Smartphones and social media may dominate our lives. But American consumers crave in-person communication more than anything, according to a survey conducted by SurveyMonkey for "Axios on HBO.
Of 1,820 U.S. adults polled, 42% hope to deal with a human being. In contrast, only 21% prefer texting, 16% phone calls and 15% email.
Don’t be depressed about email’s showing—in contrast, only 2% like social media. But email’s popularity hits a nadir among millennials, 10% of whom list it as their favorite channel.
Boomers age 65 and older like email a little more—18% list it as first. Still, 45% in that age cohort desire in-person communication—above the average.
Axios concludes, “The rapid rise of social media and smartphones led some experts to worry that digital communication would replace face-to-face interaction, potentially leading to weaker relationships and less productivity. The results of the poll underscore that adults still value the human connection of an in-person conversation over text messages by a 21-point margin.”
Does that mean you should double the size of your call center and scrap written messaging of any sort?

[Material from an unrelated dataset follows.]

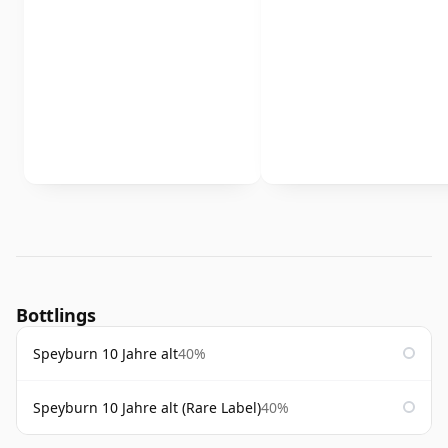
Bottlings
Speyburn 10 Jahre alt
40%
Speyburn 10 Jahre alt (Rare Label)
40%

Hardly. But as we enter this festive time of year, remember that emails—whether transactional or promotional—need to be written to a person, not a field in a database.
Email copywriting should be engaging and even a little folksy. As the late direct mail copywriter Bill Jayme observed, good marketing copy rewards readers for their reading time. Try to entertain them, or at least be personal when dealing with transactions.
The one threatening sign in all this is that over half of teenagers rarely if ever put their smartphones down. And only 32% demand in-person interaction, vs. 49% in 2012, according to a separate study by Common Sense Media, Axios reports.
That means this whole study may be moot in a couple of years.